A block of mass M is resting on a horizontal, frictionless table and is attached as shown above to a relaxed spring of spring constant k. A second block of mass 2 M and initial speed v0 collides with and sticks to the first block.

Develop expressions for the following quantities in terms of M, K, and v0.

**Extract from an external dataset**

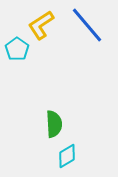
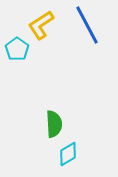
blue line: rotated 12 degrees clockwise
cyan diamond: moved 1 px right, 2 px up
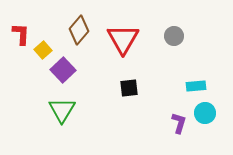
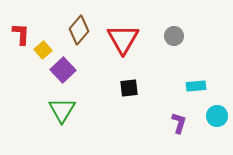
cyan circle: moved 12 px right, 3 px down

a) v, the speed of the blocks after impact

b) x, the max distance the spring is compressed

c) T, the period of the subsequent simple harmonic motion

Homework Equations



- M1V1 + M2V2 = (M1 + M2)(Vf)

- (1/2)(k)(x^2)

- F = -kx

- (1/2)(m)(v^2)


The Attempt at a Solution



a)

M1V1 + M2V2 = (M1 + M2)(Vf)

(2M)(V0) + (M)(0) = (2M + M)(x)

(2M)(V0) = (3M)(Vf)

Vf = (2/3)(V0)

b)

x = max distance spring is compressed

spring constant = k

PE of spring = (1/2)(k)(x^2)

Max distance = PE at MAX, KE = 0

Logic process: We know that v = Vf is solved above, set PE = KE, since complete transfer occurs

(1/2)(m)(v^2) = (1/2)(k)(x^2)

(m)((2/3)(V0))^2 = (k)(x^2)

sqrt(((m)((2/3)(V0))^2) / k) = x

c)

No clue, unknown how to solve this (help?)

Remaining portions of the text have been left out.